(Extracted data entries)
╔══

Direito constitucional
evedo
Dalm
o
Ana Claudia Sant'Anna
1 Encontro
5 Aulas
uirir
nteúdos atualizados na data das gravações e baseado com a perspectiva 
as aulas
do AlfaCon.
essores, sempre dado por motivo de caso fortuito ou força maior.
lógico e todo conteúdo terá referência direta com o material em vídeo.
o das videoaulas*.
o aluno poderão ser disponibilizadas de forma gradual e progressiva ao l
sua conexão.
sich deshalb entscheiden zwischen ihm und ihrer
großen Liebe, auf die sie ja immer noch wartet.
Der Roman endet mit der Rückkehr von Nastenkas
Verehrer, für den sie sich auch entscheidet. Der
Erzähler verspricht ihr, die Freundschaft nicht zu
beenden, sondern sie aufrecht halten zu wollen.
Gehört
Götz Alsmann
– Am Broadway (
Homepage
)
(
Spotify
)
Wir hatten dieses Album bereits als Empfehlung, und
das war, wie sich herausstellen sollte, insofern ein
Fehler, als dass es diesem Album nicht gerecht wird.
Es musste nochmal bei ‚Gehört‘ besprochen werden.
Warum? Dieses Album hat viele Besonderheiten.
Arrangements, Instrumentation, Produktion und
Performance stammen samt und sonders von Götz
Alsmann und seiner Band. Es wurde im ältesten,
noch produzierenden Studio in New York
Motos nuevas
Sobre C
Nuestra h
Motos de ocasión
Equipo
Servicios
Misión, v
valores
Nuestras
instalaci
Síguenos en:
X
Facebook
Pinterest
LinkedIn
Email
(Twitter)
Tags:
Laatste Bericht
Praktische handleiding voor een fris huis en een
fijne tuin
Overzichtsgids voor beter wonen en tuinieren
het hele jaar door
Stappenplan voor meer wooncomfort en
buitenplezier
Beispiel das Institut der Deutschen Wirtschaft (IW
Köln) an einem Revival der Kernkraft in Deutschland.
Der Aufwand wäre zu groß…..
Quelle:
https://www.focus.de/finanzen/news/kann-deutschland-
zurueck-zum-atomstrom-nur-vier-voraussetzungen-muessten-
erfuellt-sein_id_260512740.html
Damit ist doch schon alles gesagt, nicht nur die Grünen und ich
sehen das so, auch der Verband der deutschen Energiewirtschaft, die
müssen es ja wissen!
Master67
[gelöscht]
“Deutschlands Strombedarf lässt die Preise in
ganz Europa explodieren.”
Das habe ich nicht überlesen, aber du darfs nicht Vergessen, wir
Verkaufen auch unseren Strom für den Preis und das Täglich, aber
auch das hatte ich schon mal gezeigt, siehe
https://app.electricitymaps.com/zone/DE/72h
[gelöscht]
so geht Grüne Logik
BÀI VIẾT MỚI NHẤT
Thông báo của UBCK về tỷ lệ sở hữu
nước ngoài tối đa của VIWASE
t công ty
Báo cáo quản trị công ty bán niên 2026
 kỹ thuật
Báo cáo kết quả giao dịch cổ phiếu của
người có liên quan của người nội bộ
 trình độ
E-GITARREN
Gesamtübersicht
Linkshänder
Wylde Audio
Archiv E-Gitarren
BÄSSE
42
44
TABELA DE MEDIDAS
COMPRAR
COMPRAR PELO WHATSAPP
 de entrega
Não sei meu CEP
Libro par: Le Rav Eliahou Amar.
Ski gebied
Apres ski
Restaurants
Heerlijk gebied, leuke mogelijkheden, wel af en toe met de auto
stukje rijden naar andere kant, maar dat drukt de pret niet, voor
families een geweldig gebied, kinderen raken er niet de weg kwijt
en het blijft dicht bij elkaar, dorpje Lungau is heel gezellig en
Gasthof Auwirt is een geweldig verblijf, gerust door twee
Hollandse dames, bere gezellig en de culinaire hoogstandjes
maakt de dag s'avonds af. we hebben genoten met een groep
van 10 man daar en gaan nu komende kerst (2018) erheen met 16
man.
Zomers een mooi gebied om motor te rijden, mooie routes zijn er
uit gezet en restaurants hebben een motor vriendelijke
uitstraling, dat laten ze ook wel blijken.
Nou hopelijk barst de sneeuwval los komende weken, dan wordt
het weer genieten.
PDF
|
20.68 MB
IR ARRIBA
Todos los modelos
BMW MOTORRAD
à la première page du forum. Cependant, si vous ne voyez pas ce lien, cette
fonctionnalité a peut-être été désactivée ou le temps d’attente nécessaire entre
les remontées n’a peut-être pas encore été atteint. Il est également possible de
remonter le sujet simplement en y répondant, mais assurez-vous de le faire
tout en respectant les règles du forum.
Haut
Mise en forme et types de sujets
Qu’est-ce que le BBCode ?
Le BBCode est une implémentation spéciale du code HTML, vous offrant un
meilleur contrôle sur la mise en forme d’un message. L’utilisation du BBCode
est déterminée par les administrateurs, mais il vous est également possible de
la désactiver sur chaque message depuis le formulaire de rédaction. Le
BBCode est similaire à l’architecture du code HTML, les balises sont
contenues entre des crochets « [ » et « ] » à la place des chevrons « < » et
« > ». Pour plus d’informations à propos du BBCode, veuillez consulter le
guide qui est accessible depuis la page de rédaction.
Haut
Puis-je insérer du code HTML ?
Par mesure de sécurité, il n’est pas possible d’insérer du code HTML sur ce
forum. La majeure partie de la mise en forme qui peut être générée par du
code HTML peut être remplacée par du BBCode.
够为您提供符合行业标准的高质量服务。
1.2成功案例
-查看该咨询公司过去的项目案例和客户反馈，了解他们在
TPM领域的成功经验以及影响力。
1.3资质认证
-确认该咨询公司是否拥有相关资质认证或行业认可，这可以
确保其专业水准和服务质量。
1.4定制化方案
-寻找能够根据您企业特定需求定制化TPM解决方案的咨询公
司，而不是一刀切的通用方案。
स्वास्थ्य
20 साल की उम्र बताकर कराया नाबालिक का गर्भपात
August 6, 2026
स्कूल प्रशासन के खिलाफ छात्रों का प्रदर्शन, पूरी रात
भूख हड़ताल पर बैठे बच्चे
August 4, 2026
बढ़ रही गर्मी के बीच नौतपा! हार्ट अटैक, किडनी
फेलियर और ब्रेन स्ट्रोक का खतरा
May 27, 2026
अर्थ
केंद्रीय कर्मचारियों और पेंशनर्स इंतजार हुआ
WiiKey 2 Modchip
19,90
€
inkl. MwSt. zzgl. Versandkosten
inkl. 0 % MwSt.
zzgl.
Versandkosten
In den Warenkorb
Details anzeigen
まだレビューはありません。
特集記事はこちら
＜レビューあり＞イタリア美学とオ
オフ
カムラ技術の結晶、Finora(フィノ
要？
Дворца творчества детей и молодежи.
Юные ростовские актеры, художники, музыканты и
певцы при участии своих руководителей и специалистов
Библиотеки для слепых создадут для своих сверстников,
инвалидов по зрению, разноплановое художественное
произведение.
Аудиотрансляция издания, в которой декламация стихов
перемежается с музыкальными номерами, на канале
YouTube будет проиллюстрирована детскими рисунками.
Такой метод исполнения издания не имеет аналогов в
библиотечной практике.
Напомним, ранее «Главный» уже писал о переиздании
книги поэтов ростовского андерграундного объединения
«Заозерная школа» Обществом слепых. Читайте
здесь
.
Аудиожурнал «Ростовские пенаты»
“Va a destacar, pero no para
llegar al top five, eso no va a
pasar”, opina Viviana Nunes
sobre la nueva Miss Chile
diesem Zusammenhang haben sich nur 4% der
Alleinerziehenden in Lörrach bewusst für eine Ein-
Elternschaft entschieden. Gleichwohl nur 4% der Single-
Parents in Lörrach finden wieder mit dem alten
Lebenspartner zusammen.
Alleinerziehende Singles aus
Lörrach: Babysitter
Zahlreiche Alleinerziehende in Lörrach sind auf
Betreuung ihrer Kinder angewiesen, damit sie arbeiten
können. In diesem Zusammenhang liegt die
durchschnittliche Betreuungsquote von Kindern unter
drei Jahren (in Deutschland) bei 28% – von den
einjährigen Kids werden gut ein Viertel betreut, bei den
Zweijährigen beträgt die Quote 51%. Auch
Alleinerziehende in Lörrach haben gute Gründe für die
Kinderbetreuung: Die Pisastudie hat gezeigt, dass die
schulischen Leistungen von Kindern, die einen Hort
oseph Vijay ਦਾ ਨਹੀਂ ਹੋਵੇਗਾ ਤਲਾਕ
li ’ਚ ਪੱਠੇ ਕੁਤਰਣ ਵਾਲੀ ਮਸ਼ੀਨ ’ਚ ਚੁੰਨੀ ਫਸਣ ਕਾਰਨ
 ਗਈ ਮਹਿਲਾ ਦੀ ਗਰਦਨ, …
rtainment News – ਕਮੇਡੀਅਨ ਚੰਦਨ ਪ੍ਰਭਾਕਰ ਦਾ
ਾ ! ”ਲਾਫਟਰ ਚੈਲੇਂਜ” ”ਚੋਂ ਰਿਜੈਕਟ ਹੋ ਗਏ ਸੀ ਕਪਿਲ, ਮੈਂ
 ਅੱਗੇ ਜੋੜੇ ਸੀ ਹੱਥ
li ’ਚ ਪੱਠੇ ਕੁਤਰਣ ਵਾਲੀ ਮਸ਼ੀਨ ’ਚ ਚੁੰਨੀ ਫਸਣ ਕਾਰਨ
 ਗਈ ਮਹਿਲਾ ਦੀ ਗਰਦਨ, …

╚══

### ACTIVITY
Write out only the lines that run from the line containing "Performance stammen samt und sonders von Götz" through the line containing "Gesamtübersicht", both included, exactly as they appear above.

### TASK RESULT
Performance stammen samt und sonders von Götz
Alsmann und seiner Band. Es wurde im ältesten,
noch produzierenden Studio in New York
Motos nuevas
Sobre C
Nuestra h
Motos de ocasión
Equipo
Servicios
Misión, v
valores
Nuestras
instalaci
Síguenos en:
X
Facebook
Pinterest
LinkedIn
Email
(Twitter)
Tags:
Laatste Bericht
Praktische handleiding voor een fris huis en een
fijne tuin
Overzichtsgids voor beter wonen en tuinieren
het hele jaar door
Stappenplan voor meer wooncomfort en
buitenplezier
Beispiel das Institut der Deutschen Wirtschaft (IW
Köln) an einem Revival der Kernkraft in Deutschland.
Der Aufwand wäre zu groß…..
Quelle:
https://www.focus.de/finanzen/news/kann-deutschland-
zurueck-zum-atomstrom-nur-vier-voraussetzungen-muessten-
erfuellt-sein_id_260512740.html
Damit ist doch schon alles gesagt, nicht nur die Grünen und ich
sehen das so, auch der Verband der deutschen Energiewirtschaft, die
müssen es ja wissen!
Master67
[gelöscht]
“Deutschlands Strombedarf lässt die Preise in
ganz Europa explodieren.”
Das habe ich nicht überlesen, aber du darfs nicht Vergessen, wir
Verkaufen auch unseren Strom für den Preis und das Täglich, aber
auch das hatte ich schon mal gezeigt, siehe
https://app.electricitymaps.com/zone/DE/72h
[gelöscht]
so geht Grüne Logik
BÀI VIẾT MỚI NHẤT
Thông báo của UBCK về tỷ lệ sở hữu
nước ngoài tối đa của VIWASE
t công ty
Báo cáo quản trị công ty bán niên 2026
 kỹ thuật
Báo cáo kết quả giao dịch cổ phiếu của
người có liên quan của người nội bộ
 trình độ
E-GITARREN
Gesamtübersicht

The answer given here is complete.